I danced a small jig of joy and nodded furiously. “Perrrfect.”

Santa frowned. “Don’t do that. You sound like Navin when someone calls Homer-to-Marge.”

I quickly sobered (also proof that I wasn’t in the presence of Burt). Which is about the time the cat began to speak and things got just a little weird.

“Really, Frisco?!?” it yelled. “Yeah, it’s me, lunkhead. Hello Kitty. Better known as Brian From Cary in the Carpex Gloom. You made me a cat wearing wading boots and a cape. Yellow wading boots! Who does that?” Hello Kitty was right. I shook my head embarrassed. This whole thing was starting to feel like a conversation with Liverpool–the kind where you actually come out dumber on the other side. All I had wanted was to get the stupid mouse out of the house so that I could enjoy Christmas morning with the family.“Kitty,” I said. “The Pick Up the 6 podcast roster has been a little light on disqualified finishers for Carpex HIM of the Year getting a chance to tell their side of the story.” It was true. YHC had been disqualified from the running after an alleged ballot box padding incident (too soon?) where some unknown person had scratched out “Disco Duck” and written in “Frisco”. Some other person (who probably won HIM of the Year) went back in wrote a word that rhymed with “Duck” before the “Frisco” and oddly the phrase was catching on in the gloom.

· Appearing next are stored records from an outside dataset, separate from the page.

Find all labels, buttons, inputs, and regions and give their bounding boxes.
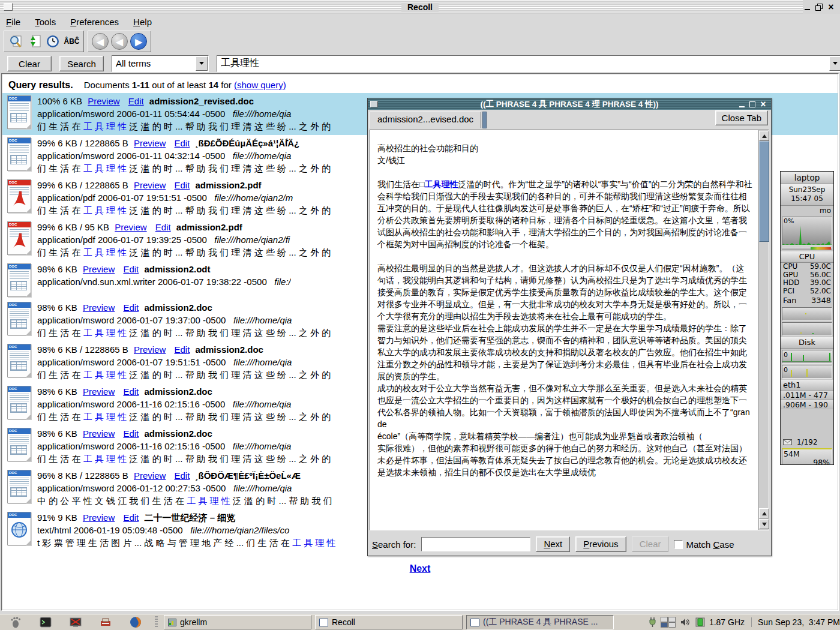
history-clock-icon[interactable] xyxy=(45,34,61,49)
taskbar-clock[interactable]: Sun Sep 23, 3:47 PM xyxy=(751,617,840,627)
edit-link[interactable]: Edit xyxy=(123,512,139,523)
snippet-term: 工 具 理 性 xyxy=(83,328,127,338)
scroll-up-icon[interactable] xyxy=(759,508,769,518)
scroll-up-icon[interactable] xyxy=(759,131,769,141)
edit-link[interactable]: Edit xyxy=(175,470,190,481)
edit-link[interactable]: Edit xyxy=(175,344,190,355)
preview-maximize-icon[interactable] xyxy=(748,100,757,109)
relevance-pct: 99% xyxy=(37,222,55,232)
next-results-link[interactable]: Next xyxy=(410,563,431,574)
net-section-label[interactable]: eth1 xyxy=(781,380,833,390)
edit-link[interactable]: Edit xyxy=(175,138,190,148)
preview-link[interactable]: Preview xyxy=(83,302,115,313)
preview-link[interactable]: Preview xyxy=(83,264,115,274)
gnome-foot-icon[interactable] xyxy=(2,616,29,629)
terminal-icon[interactable] xyxy=(32,616,59,629)
preview-link[interactable]: Preview xyxy=(83,386,115,397)
close-tab-button[interactable]: Close Tab xyxy=(715,110,768,125)
relevance-pct: 98% xyxy=(37,264,55,274)
task-button-recoll[interactable]: Recoll xyxy=(315,615,463,629)
maximize-icon[interactable] xyxy=(815,3,823,11)
preview-link[interactable]: Preview xyxy=(134,344,166,355)
cpu-frequency[interactable]: 1.87 GHz xyxy=(709,617,745,627)
search-button[interactable]: Search xyxy=(59,56,104,71)
gkrellm-ticker: mo xyxy=(781,206,833,215)
menu-item[interactable]: Preferences xyxy=(70,17,119,27)
first-page-icon[interactable]: ◀ xyxy=(92,33,109,50)
preview-close-icon[interactable]: × xyxy=(759,100,767,109)
battery-icon[interactable] xyxy=(695,617,705,628)
match-case-checkbox[interactable]: Match Case xyxy=(674,539,734,550)
disk-chart-1: 0 xyxy=(782,350,832,364)
term-explorer-icon[interactable]: ÅBĈ xyxy=(64,34,80,49)
preview-link[interactable]: Preview xyxy=(88,96,119,106)
firefox-icon[interactable] xyxy=(122,616,149,629)
show-query-link[interactable]: (show query) xyxy=(234,80,286,90)
edit-link[interactable]: Edit xyxy=(123,386,139,397)
edit-link[interactable]: Edit xyxy=(175,180,190,190)
gkrellm-hostname[interactable]: laptop xyxy=(781,172,833,184)
gkrellm-panel[interactable]: laptop Sun23Sep 15:47 05 mo 0% CPU CPU59… xyxy=(780,171,834,465)
task-button-preview[interactable]: ((工 PHRASE 4 具 PHRASE ... xyxy=(466,615,614,629)
clear-button[interactable]: Clear xyxy=(7,56,52,71)
result-title: admission2.pdf xyxy=(176,222,242,232)
result-url: file:///home/qia xyxy=(233,315,292,325)
edit-link[interactable]: Edit xyxy=(123,264,139,274)
result-url: file:///home/qia xyxy=(233,151,292,161)
preview-tab[interactable]: admission2...evised.doc xyxy=(370,112,481,128)
preview-link[interactable]: Preview xyxy=(83,428,115,439)
file-type-icon: DOC xyxy=(7,95,31,129)
window-menu-icon[interactable] xyxy=(4,3,13,11)
search-mode-select[interactable]: All terms xyxy=(112,55,209,72)
power-plug-icon[interactable] xyxy=(649,617,656,628)
typewriter-icon[interactable] xyxy=(92,616,119,629)
sort-by-date-icon[interactable] xyxy=(26,34,43,49)
mail-row[interactable]: 1/192 xyxy=(781,437,833,448)
volume-icon[interactable] xyxy=(680,617,691,627)
chevron-down-icon[interactable] xyxy=(196,56,208,71)
find-previous-button[interactable]: Previous xyxy=(575,536,626,552)
window-task-icon xyxy=(319,619,328,626)
checkbox-icon[interactable] xyxy=(674,540,683,549)
edit-link[interactable]: Edit xyxy=(128,96,144,106)
query-input[interactable] xyxy=(217,58,829,69)
show-query-details-icon[interactable] xyxy=(8,34,24,49)
preview-link[interactable]: Preview xyxy=(115,222,146,232)
result-title: admission2.pdf xyxy=(196,180,262,190)
edit-link[interactable]: Edit xyxy=(155,222,171,232)
edit-link[interactable]: Edit xyxy=(123,428,139,439)
task-button-gkrellm[interactable]: gkrellm xyxy=(164,615,311,629)
minimize-icon[interactable] xyxy=(803,3,811,11)
mail-count: 1/192 xyxy=(797,438,818,446)
find-input[interactable] xyxy=(421,537,530,551)
query-history-chevron-icon[interactable] xyxy=(829,56,840,71)
preview-scrollbar[interactable] xyxy=(758,130,769,530)
preview-minimize-icon[interactable] xyxy=(737,100,746,109)
preview-text-area[interactable]: 高校招生的社会功能和目的 文/钱江 我们生活在□工具理性泛滥的时代。作为“世之显… xyxy=(370,130,769,530)
preview-window-menu-icon[interactable] xyxy=(370,101,378,107)
find-clear-button[interactable]: Clear xyxy=(632,536,669,552)
edit-link[interactable]: Edit xyxy=(123,302,139,313)
find-next-button[interactable]: Next xyxy=(536,536,570,552)
workspace-pager-icon[interactable] xyxy=(661,617,676,628)
disk-section-label[interactable]: Disk xyxy=(781,337,833,349)
scrollbar-thumb[interactable] xyxy=(759,141,769,242)
menu-item[interactable]: File xyxy=(6,17,20,27)
recoll-titlebar[interactable]: Recoll × xyxy=(0,0,840,14)
taskbar-handle[interactable] xyxy=(155,616,158,628)
preview-link[interactable]: Preview xyxy=(134,470,166,481)
scroll-down-icon[interactable] xyxy=(759,519,769,529)
menu-item[interactable]: Help xyxy=(133,17,152,27)
close-icon[interactable]: × xyxy=(827,3,835,11)
menu-item[interactable]: Tools xyxy=(35,17,56,27)
preview-titlebar[interactable]: ((工 PHRASE 4 具 PHRASE 4 理 PHRASE 4 性)) × xyxy=(368,98,771,110)
preview-link[interactable]: Preview xyxy=(83,512,115,523)
preview-link[interactable]: Preview xyxy=(134,138,166,148)
cpu-section-label[interactable]: CPU xyxy=(781,251,833,263)
preview-window-title: ((工 PHRASE 4 具 PHRASE 4 理 PHRASE 4 性)) xyxy=(480,99,658,110)
lock-screen-icon[interactable] xyxy=(62,616,89,629)
next-page-icon[interactable]: ▶ xyxy=(130,33,147,50)
preview-link[interactable]: Preview xyxy=(134,180,166,190)
desktop: { "window": {"title": "Recoll"}, "menu":… xyxy=(0,0,840,630)
prev-page-icon[interactable]: ◀ xyxy=(111,33,128,50)
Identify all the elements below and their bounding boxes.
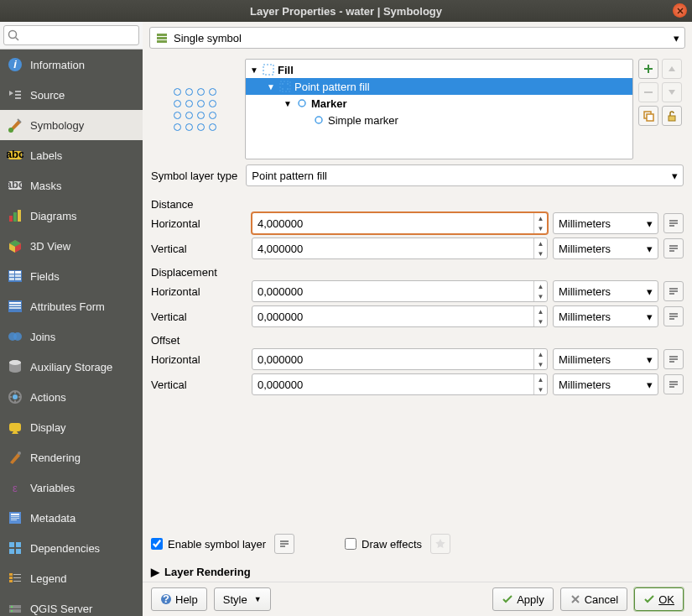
sidebar-item-diagrams[interactable]: Diagrams [0,201,143,231]
svg-rect-43 [13,574,21,575]
sidebar-item-masks[interactable]: abcMasks [0,170,143,201]
distance_h-input[interactable] [252,213,533,233]
layer-rendering-expander[interactable]: ▶ Layer Rendering [143,562,692,582]
enable-symbol-layer-check[interactable]: Enable symbol layer [151,538,266,551]
svg-text:i: i [13,58,17,70]
offset_v-unit-combo[interactable]: Millimeters▾ [553,373,658,395]
displacement_v-unit-combo[interactable]: Millimeters▾ [553,305,658,327]
add-symbol-layer-button[interactable] [638,59,658,79]
sidebar-item-dependencies[interactable]: Dependencies [0,533,143,563]
sidebar-item-label: Variables [30,482,75,494]
spin-up-icon[interactable]: ▲ [534,281,547,291]
sidebar-item-fields[interactable]: Fields [0,261,143,291]
svg-point-58 [287,88,289,90]
enable-layer-data-defined-button[interactable] [274,534,294,554]
move-up-button[interactable] [662,59,682,79]
spin-down-icon[interactable]: ▼ [534,359,547,369]
symbol-layer-tree[interactable]: ▼Fill▼Point pattern fill▼MarkerSimple ma… [245,59,633,159]
svg-point-59 [299,100,305,107]
tree-row[interactable]: ▼Point pattern fill [246,78,632,95]
cancel-button[interactable]: Cancel [560,587,627,611]
symbol-mode-combo[interactable]: Single symbol ▾ [149,27,685,49]
svg-rect-70 [669,288,678,290]
apply-button[interactable]: Apply [492,587,554,611]
star-icon [434,538,446,550]
tree-row[interactable]: ▼Fill [246,61,632,78]
sidebar-item-labels[interactable]: abcLabels [0,140,143,170]
sidebar-item-auxiliary-storage[interactable]: Auxiliary Storage [0,352,143,382]
distance_h-unit-combo[interactable]: Millimeters▾ [553,212,658,234]
distance_v-data-defined-button[interactable] [663,238,684,258]
duplicate-symbol-layer-button[interactable] [638,106,658,126]
displacement_v-input[interactable] [252,306,533,326]
draw-effects-config-button[interactable] [430,534,450,554]
sidebar-item-source[interactable]: Source [0,80,143,110]
displacement_h-input[interactable] [252,281,533,301]
spin-up-icon[interactable]: ▲ [534,238,547,248]
spin-up-icon[interactable]: ▲ [534,306,547,316]
distance_h-unit-label: Millimeters [559,217,611,230]
offset_h-spinbox[interactable]: ▲▼ [252,348,548,370]
data-defined-icon [668,311,679,322]
tree-row[interactable]: ▼Marker [246,95,632,112]
chevron-down-icon: ▾ [647,285,653,298]
sidebar-item-metadata[interactable]: Metadata [0,503,143,533]
move-down-button[interactable] [662,82,682,102]
offset_v-input[interactable] [252,374,533,394]
lock-open-icon [666,110,678,122]
spin-down-icon[interactable]: ▼ [534,223,547,233]
sidebar-item-attributes-form[interactable]: Attributes Form [0,291,143,321]
spin-down-icon[interactable]: ▼ [534,384,547,394]
distance_h-data-defined-button[interactable] [663,213,684,233]
spin-down-icon[interactable]: ▼ [534,291,547,301]
svg-rect-63 [669,116,675,121]
distance_v-input[interactable] [252,238,533,258]
offset_h-data-defined-button[interactable] [663,349,684,369]
offset_h-unit-combo[interactable]: Millimeters▾ [553,348,658,370]
remove-symbol-layer-button[interactable] [638,82,658,102]
distance_v-spinbox[interactable]: ▲▼ [252,238,548,259]
tree-row[interactable]: Simple marker [246,112,632,128]
ok-label: OK [658,593,674,606]
ok-button[interactable]: OK [634,587,684,611]
sidebar-item-actions[interactable]: Actions [0,382,143,412]
displacement_h-unit-combo[interactable]: Millimeters▾ [553,280,658,302]
draw-effects-check[interactable]: Draw effects [345,538,422,551]
displacement_v-data-defined-button[interactable] [663,306,684,326]
offset_h-input[interactable] [252,349,533,369]
3dview-icon [7,238,23,254]
sidebar-item-variables[interactable]: εVariables [0,472,143,503]
sidebar-item-label: Rendering [30,452,81,464]
distance_h-spinbox[interactable]: ▲▼ [252,212,548,234]
sidebar-item-joins[interactable]: Joins [0,321,143,352]
window-close-button[interactable] [673,3,687,18]
sidebar-item-symbology[interactable]: Symbology [0,110,143,140]
spin-up-icon[interactable]: ▲ [534,349,547,359]
svg-rect-12 [9,271,14,274]
spin-down-icon[interactable]: ▼ [534,316,547,326]
triangle-up-icon [668,65,676,73]
help-button[interactable]: ? Help [151,587,207,611]
offset_v-data-defined-button[interactable] [663,374,684,394]
lock-symbol-layer-button[interactable] [662,106,682,126]
search-input[interactable] [3,25,139,45]
sidebar-item-rendering[interactable]: Rendering [0,442,143,472]
distance_v-unit-combo[interactable]: Millimeters▾ [553,238,658,259]
displacement_h-data-defined-button[interactable] [663,281,684,301]
enable-symbol-layer-checkbox[interactable] [151,538,163,550]
spin-up-icon[interactable]: ▲ [534,213,547,223]
spin-down-icon[interactable]: ▼ [534,248,547,258]
spin-up-icon[interactable]: ▲ [534,374,547,384]
sidebar-item-information[interactable]: iInformation [0,50,143,80]
offset_v-spinbox[interactable]: ▲▼ [252,373,548,395]
sidebar-item-3d-view[interactable]: 3D View [0,231,143,261]
data-defined-icon [668,243,679,254]
displacement_v-spinbox[interactable]: ▲▼ [252,305,548,327]
draw-effects-checkbox[interactable] [345,538,356,550]
displacement_h-spinbox[interactable]: ▲▼ [252,280,548,302]
sidebar-item-legend[interactable]: Legend [0,563,143,593]
sidebar-item-qgis-server[interactable]: QGIS Server [0,593,143,616]
style-button[interactable]: Style ▼ [214,587,271,611]
symbol-layer-type-combo[interactable]: Point pattern fill ▾ [246,164,684,186]
sidebar-item-display[interactable]: Display [0,412,143,442]
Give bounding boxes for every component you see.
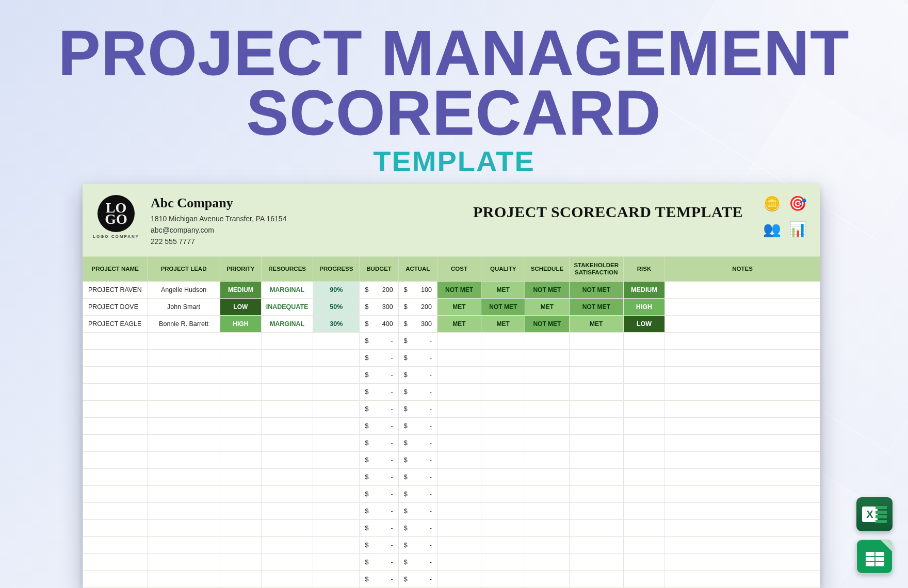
cell-empty	[481, 400, 525, 417]
cell-progress: 50%	[313, 298, 360, 315]
cell-empty	[83, 468, 148, 485]
col-header: QUALITY	[481, 257, 525, 281]
cell-empty	[481, 349, 525, 366]
cell-empty	[569, 434, 623, 451]
cell-empty	[437, 400, 481, 417]
cell-empty	[220, 349, 261, 366]
cell-empty	[569, 366, 623, 383]
cell-empty	[569, 383, 623, 400]
col-header: RESOURCES	[261, 257, 313, 281]
cell-empty	[261, 553, 313, 570]
logo-circle: LO GO	[98, 195, 135, 232]
cell-empty	[261, 349, 313, 366]
cell-empty	[148, 536, 220, 553]
cell-empty	[148, 570, 220, 587]
cell-empty-money: $-	[398, 536, 437, 553]
cell-empty	[220, 468, 261, 485]
cell-empty	[481, 519, 525, 536]
cell-empty	[313, 451, 360, 468]
table-row-empty: $-$-	[83, 536, 820, 553]
company-name: Abc Company	[151, 193, 286, 214]
cell-empty	[220, 485, 261, 502]
cell-empty	[623, 383, 664, 400]
cell-empty	[481, 451, 525, 468]
cell-empty	[525, 502, 569, 519]
cell-empty-money: $-	[360, 383, 398, 400]
table-row-empty: $-$-	[83, 502, 820, 519]
cell-resources: MARGINAL	[261, 281, 313, 298]
cell-project-name: PROJECT DOVE	[83, 298, 148, 315]
cell-empty	[313, 332, 360, 349]
table-row-empty: $-$-	[83, 366, 820, 383]
cell-empty	[481, 553, 525, 570]
cell-empty	[569, 400, 623, 417]
page-header: PROJECT MANAGEMENT SCORECARD TEMPLATE Tr…	[0, 0, 908, 208]
cell-project-name: PROJECT RAVEN	[83, 281, 148, 298]
cell-empty	[148, 400, 220, 417]
cell-empty	[623, 332, 664, 349]
cell-empty	[437, 366, 481, 383]
cell-stakeholder: MET	[569, 315, 623, 332]
table-header-row: PROJECT NAMEPROJECT LEADPRIORITYRESOURCE…	[83, 257, 820, 281]
cell-empty	[261, 502, 313, 519]
company-header: LO GO LOGO COMPANY Abc Company 1810 Mich…	[83, 184, 820, 256]
cell-empty	[220, 434, 261, 451]
cell-empty	[148, 349, 220, 366]
people-icon: 👥	[760, 218, 783, 240]
cell-empty	[525, 485, 569, 502]
cell-empty	[313, 417, 360, 434]
cell-priority: LOW	[220, 298, 261, 315]
cell-empty	[220, 502, 261, 519]
cell-empty-money: $-	[398, 570, 437, 587]
cell-empty-money: $-	[398, 383, 437, 400]
cell-empty	[525, 383, 569, 400]
cell-notes	[665, 281, 820, 298]
cell-empty	[525, 332, 569, 349]
cell-empty	[220, 553, 261, 570]
cell-empty	[437, 417, 481, 434]
cell-empty	[313, 570, 360, 587]
table-row-empty: $-$-	[83, 451, 820, 468]
cell-empty	[623, 349, 664, 366]
chart-icon: 📊	[786, 218, 809, 240]
cell-empty	[148, 553, 220, 570]
cell-notes	[665, 315, 820, 332]
cell-empty	[525, 570, 569, 587]
cell-quality: MET	[481, 315, 525, 332]
cell-empty-money: $-	[398, 553, 437, 570]
cell-empty-money: $-	[360, 553, 398, 570]
cell-project-name: PROJECT EAGLE	[83, 315, 148, 332]
cell-empty	[148, 519, 220, 536]
cell-empty	[525, 519, 569, 536]
cell-empty	[569, 570, 623, 587]
cell-empty	[623, 502, 664, 519]
cell-empty	[623, 553, 664, 570]
cell-empty	[220, 536, 261, 553]
cell-actual: $300	[398, 315, 437, 332]
cell-empty	[261, 485, 313, 502]
cell-empty	[313, 366, 360, 383]
cell-empty	[665, 468, 820, 485]
cell-empty-money: $-	[360, 485, 398, 502]
cell-empty	[665, 536, 820, 553]
cell-empty	[261, 332, 313, 349]
cell-empty	[623, 417, 664, 434]
cell-empty	[569, 485, 623, 502]
cell-empty-money: $-	[360, 434, 398, 451]
target-icon: 🎯	[786, 192, 809, 215]
cell-empty	[623, 519, 664, 536]
cell-empty	[437, 519, 481, 536]
table-row-empty: $-$-	[83, 332, 820, 349]
cell-empty	[525, 468, 569, 485]
cell-empty	[83, 332, 148, 349]
cell-empty	[665, 366, 820, 383]
cell-empty-money: $-	[398, 417, 437, 434]
cell-risk: HIGH	[623, 298, 664, 315]
cell-empty	[261, 536, 313, 553]
cell-empty	[525, 366, 569, 383]
cell-empty	[220, 383, 261, 400]
cell-empty	[261, 434, 313, 451]
cell-empty	[148, 502, 220, 519]
title-main: PROJECT MANAGEMENT SCORECARD	[15, 24, 893, 143]
cell-empty	[525, 400, 569, 417]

“Frisco!” Santa chided me. “You are dangerously close to getting on the Naughty List.”

I started to protest when I noticed Hello Kitty leading the mouse out for an interview on Pick Up the 6. “Seriously!?” I yelled. “The mouse gets an interview?”

Santa gave a jolly laugh. “And I am after him, Frisco.” Then with a wink of his eye and a twist of his head, he soon gave me to know I had nothing to dread. He spoke not a word, but went straight to his work, and filled all the stockings; then turned with a jerk.

And laying his finger aside of his nose, and giving a nod, up the chimney he rose! He sprang to his sleigh, to his BRR team gave a whistle, and away they all flew like the down of a thistle. But I heard him exclaim, ‘ere he drove out of sight, “Happy Christmas to all, and to all a Good-Night!”

“It’s Merry!” I yelled out the window after the jolly man and his 8 heavily-panting “reindeer”.

“That’s my name!” said a woman’s voice behind me. Where was Slackbot when I needed it?